FDA advisers seek to cut use by pregnant women

February 28, 2004|By NEW YORK TIMES NEWS SERVICE

GAITHERSBURG, Md. - An advisory panel recommended yesterday that the Food and Drug Administration further tighten restrictions on the acne drug Accutane, which is known to cause severe birth defects.

The panel recommended, on a 16-8 vote, mandatory enrollment in a single central registry for patients who take the drug and doctors who prescribe it. The registry would allow the drug's makers to ensure that women taking Accutane or a generic equivalent, isotretinoin, receive regular pregnancy tests and use two forms of birth control.

At present, two registries are kept; enrollment is voluntary.

The panel's recommendation came almost two years after Hoffmann-La Roche, Accutane's manufacturer, and three makers of generic forms of the drug imposed tougher restrictions on how it is prescribed, in an attempt to prevent pregnant women from taking it.

Critics said that such voluntary measures have failed. The FDA agreed and asked the advisory panel to suggest new protections.

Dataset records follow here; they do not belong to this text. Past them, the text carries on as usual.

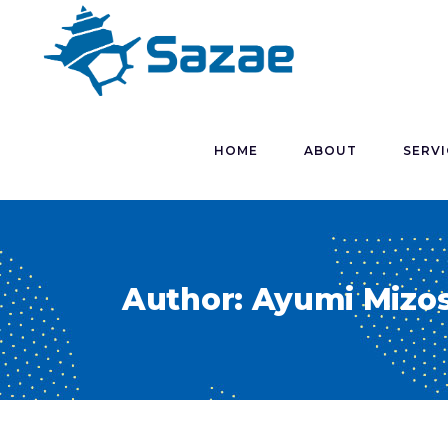
HOME
ABOUT
SERVI
Author: Ayumi Mizos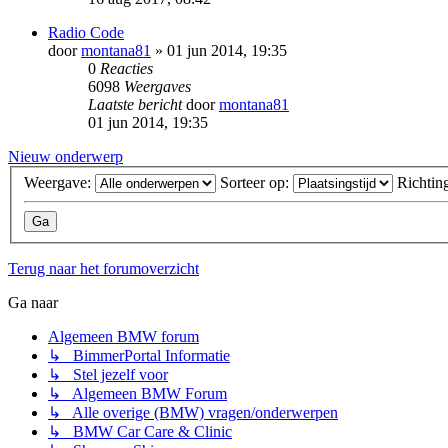
Radio Code
door
montana81
» 01 jun 2014, 19:35
0
Reacties
6098
Weergaves
Laatste bericht
door
montana81
01 jun 2014, 19:35
Nieuw onderwerp
Weergave:
Sorteer op:
Richtin
Terug naar het forumoverzicht
Ga naar
Algemeen BMW forum
↳ BimmerPortal Informatie
↳ Stel jezelf voor
↳ Algemeen BMW Forum
↳ Alle overige (BMW) vragen/onderwerpen
↳ BMW Car Care & Clinic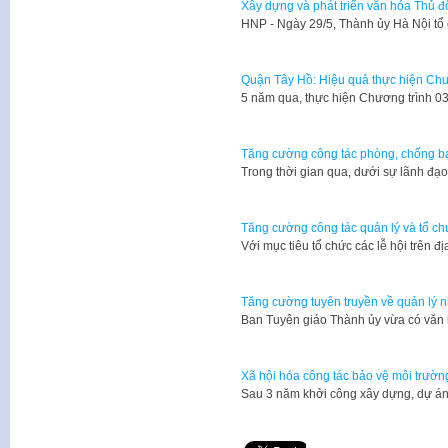
Xây dựng và phát triển văn hóa Thủ đ
​HNP - Ngày 29/5, Thành ủy Hà Nội tổ
Quận Tây Hồ: Hiệu quả thực hiện Chươ
5 năm qua, thực hiện Chương trình 03
Tăng cường công tác phòng, chống bạ
​Trong thời gian qua, dưới sự lãnh đạ
Tăng cường công tác quản lý và tổ ch
Với mục tiêu tổ chức các lễ hội trên
Tăng cường tuyên truyền về quản lý 
Ban Tuyên giáo Thành ủy vừa có vă
Xã hội hóa công tác bảo vệ môi trườn
Sau 3 năm khởi công xây dựng, dự á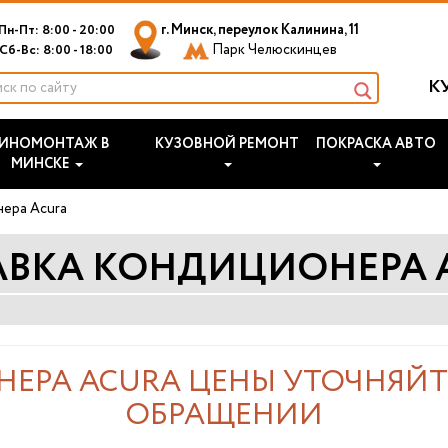
г. Минск, переулок Калинина, 11
Пн-Пт: 8:00 - 20:00
Парк Челюскинцев
Сб-Вс: 8:00 - 18:00
К
ИНОМОНТАЖ В
КУЗОВНОЙ РЕМОНТ
ПОКРАСКА АВТО
МИНСКЕ
нера Acura
АВКА КОНДИЦИОНЕРА 
ЕРА ACURA ЦЕНЫ УТОЧНЯЙТ
ОБРАЩЕНИИ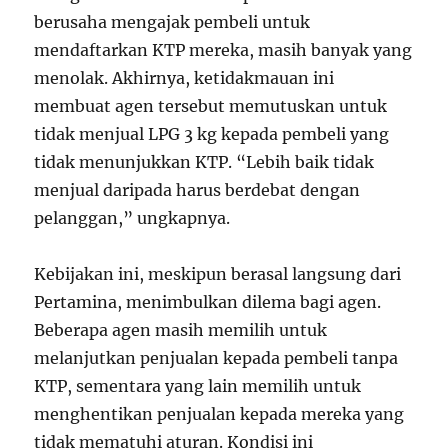
berusaha mengajak pembeli untuk
mendaftarkan KTP mereka, masih banyak yang
menolak. Akhirnya, ketidakmauan ini
membuat agen tersebut memutuskan untuk
tidak menjual LPG 3 kg kepada pembeli yang
tidak menunjukkan KTP. “Lebih baik tidak
menjual daripada harus berdebat dengan
pelanggan,” ungkapnya.
Kebijakan ini, meskipun berasal langsung dari
Pertamina, menimbulkan dilema bagi agen.
Beberapa agen masih memilih untuk
melanjutkan penjualan kepada pembeli tanpa
KTP, sementara yang lain memilih untuk
menghentikan penjualan kepada mereka yang
tidak mematuhi aturan. Kondisi ini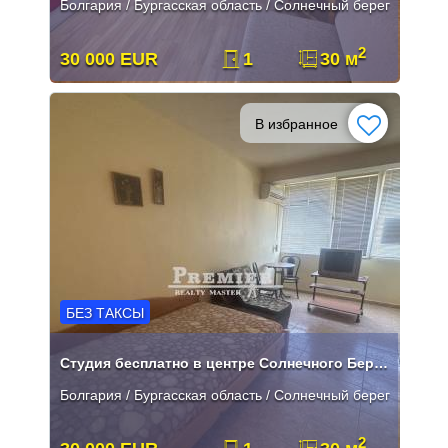
Болгария / Бургасская область / Солнечный берег
2
30 000 EUR
1
30 м
В избранное
БЕЗ ТАКСЫ
Студия бесплатно в центре Солнечного Берега*
Болгария / Бургасская область / Солнечный берег
2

In 2003, seven pregnant women were given Accutane, and two gave birth to infants with birth defects related to the drug, the FDA said. Among 120 women who became pregnant after they started taking Accutane or a generic, 48 elected to have abortions and six had miscarriages.

The figures were similar to those in 2002, despite the new restrictions, the FDA said, adding that the actual number of pregnancies is probably even higher.